Last week, we received our AVM test results from one of the largest banks in the U.S. To their credit, they are one of a few banks that periodically conducts their own AVM performance analysis, in order to better align their AVM cascade, rather than depending on vendor reported AVM performance results or relying on third party results.
The bank actually conducts their tests on two populations of loans: a population of recent purchase loans closed by the bank, and a population of closed refinance loans where the appraisal value is used as the benchmark. They do this since they only use AVM values to support their refinance activity. This is also very clever because it provides some visibility into which lenders may be gaming the third party testing process by way of MLS data, or access to recent sales data on the subject property.
It is widely accepted among AVM providers that third party tests can be easily gamed due to access to MLS data or known sales data in the test population, distributed by the testing firm, which consists of addresses of properties that have recently sold. In fact third party testers rely on the AVM vendors to not return valuation estimates when the actual sales price or listing price is known within their own database. Unfortunately this methodology places far too much reliance on the integrity of the vendors, resulting in large discrepancies between the reported performances versus the actual performance experienced during deployment in the real world. This behavior is very easily observed based on the test results we received last week.
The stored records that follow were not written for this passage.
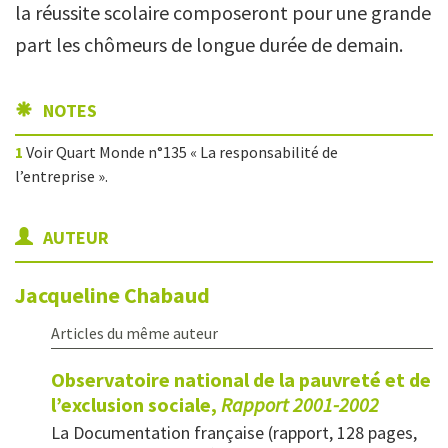
la réussite scolaire composeront pour une grande
part les chômeurs de longue durée de demain.
NOTES
1
Voir Quart Monde n°135 « La responsabilité de
l’entreprise ».
AUTEUR
Jacqueline
Chabaud
Articles du même auteur
Observatoire national de la pauvreté et de
l’exclusion sociale,
Rapport 2001-2002
La Documentation française (rapport, 128 pages,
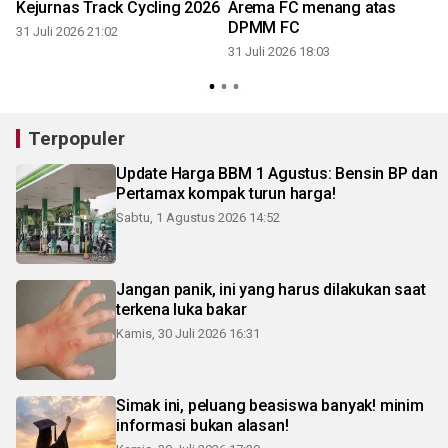
Kejurnas Track Cycling 2026
Arema FC menang atas
DPMM FC
31 Juli 2026 21:02
31 Juli 2026 18:03
3
Terpopuler
Update Harga BBM 1 Agustus: Bensin BP dan
Pertamax kompak turun harga!
Sabtu, 1 Agustus 2026 14:52
Jangan panik, ini yang harus dilakukan saat
terkena luka bakar
Kamis, 30 Juli 2026 16:31
Simak ini, peluang beasiswa banyak! minim
informasi bukan alasan!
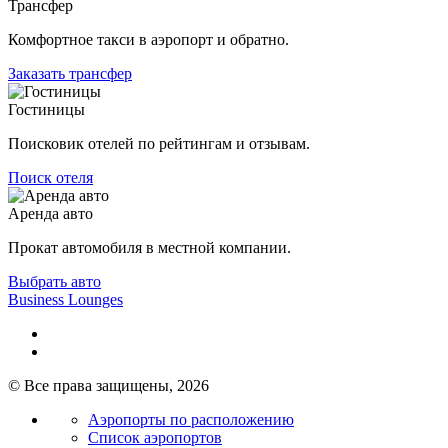
Трансфер
Комфортное такси в аэропорт и обратно.
Заказать трансфер
Гостиницы
Поисковик отелей по рейтингам и отзывам.
Поиск отеля
Аренда авто
Прокат автомобиля в местной компании.
Выбрать авто
Business Lounges
© Все права защищены, 2026
Аэропорты по расположению
Список аэропортов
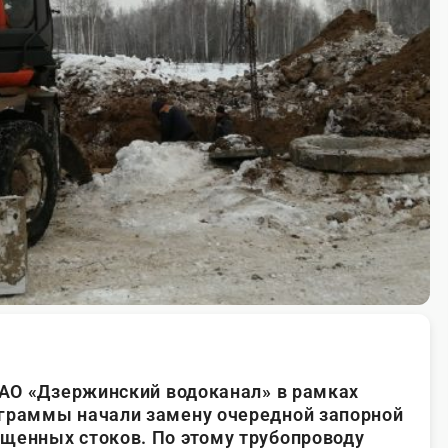
е АО «Дзержинский водоканал» в рамках
ограммы начали замену очередной запорной
щенных стоков. По этому трубопроводу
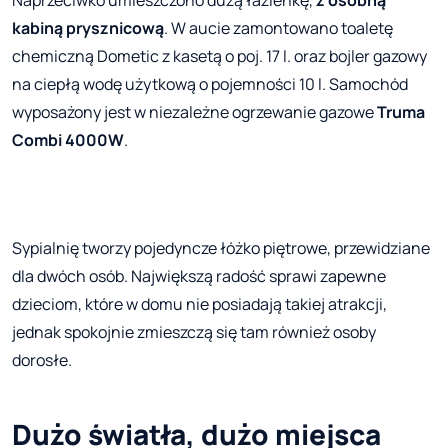
Naprzeciwko umieszczono dużą łazienkę,
z osobną
kabiną prysznicową
. W aucie zamontowano toaletę
chemiczną Dometic z kasetą o poj. 17 l. oraz bojler gazowy
na ciepłą wodę użytkową o pojemności 10 l. Samochód
wyposażony jest w niezależne ogrzewanie gazowe
Truma
Combi 4000W
.
Sypialnię tworzy pojedyncze łóżko piętrowe, przewidziane
dla dwóch osób. Największą radość sprawi zapewne
dzieciom, które w domu nie posiadają takiej atrakcji,
jednak spokojnie zmieszczą się tam również osoby
dorosłe.
Dużo światła, dużo miejsca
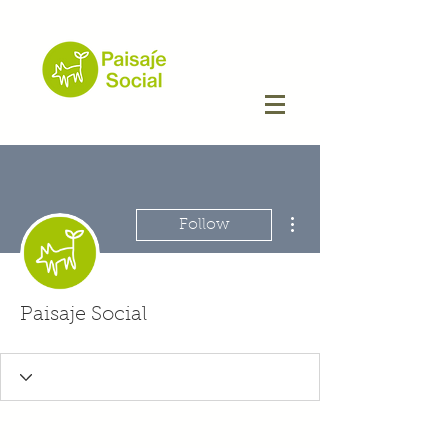
More actions
Follow
Paisaje Social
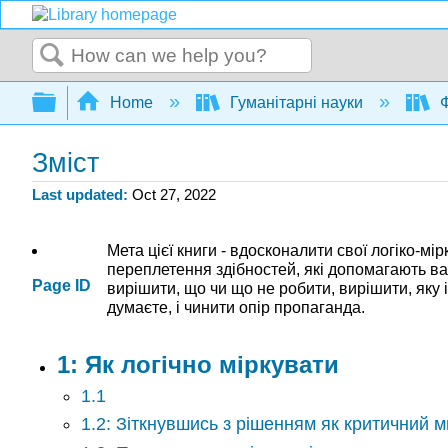
Search
Expand/collapse global hierarchy
Home
Гуманітарні науки
Ф
Зміст
Last updated
Oct 27, 2022
Мета цієї книги - вдосконалити свої логіко-
переплетення здібностей, які допомагають ва
Page ID
вирішити, що чи що не робити, вирішити, яку 
думаєте, і чинити опір пропаганда.
1: Як логічно міркувати
1.1
1.2: Зіткнувшись з рішенням як критичний 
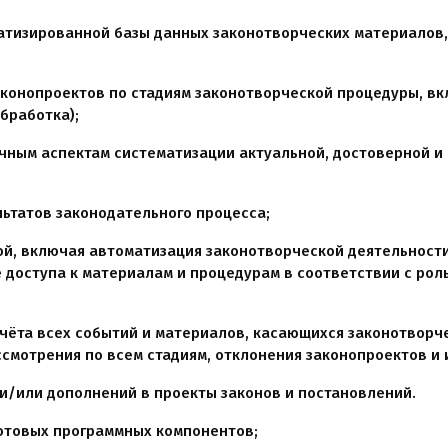
атизированной базы данных законотворческих материалов
аконопроектов по стадиям законотворческой процедуры, в
бработка);
ичным аспектам систематизации актуальной, достоверной 
льтатов законодательного процесса;
й, включая автоматизация законотворческой деятельност
 доступа к материалам и процедурам в соответствии с рол
учёта всех событий и материалов, касающихся законотворч
смотрения по всем стадиям, отклонения законопроектов и их 
и/или дополнений в проекты законов и постановлений.
отовых программных компонентов;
Generally auto valuation models are built using sales comp data around the subject property. Consequently the accuracy should not vary by much, and should not depend on whether the subject property is listed for sale or not. In other words, a model should return the same valuation estimate on a property before or after a listing, and should not be influenced by the listing price of the subject property.
When we observe the test results however, the wide disparity between the accuracy achieved on the purchase loan population compared to refi loan population, among some vendors, is quite suspicious. This is especially evident among the models that perform very high on the purchase loan population while performing average or below average on the refi population. In fact 7 out of the 23 vendors had a 20 point or more discrepancy between the two test populations. As an example, I’m observing models that performed 81% within 10% on the purchase population, but achieving only 46% within 10% on the refi population. Another resulted in 81% vs 54% within 10%. (As an aside, you should question any AVM that is performing near 80% within 10% since most AVMs perform within 50 to 60% within 10%. This is statistically equivalent to finishing a 100 meter race under nine seconds – very suspicious!) Overall, although our AVM was not the first in both cases, I was pleased to see that we performed above average and very similarly on both tests.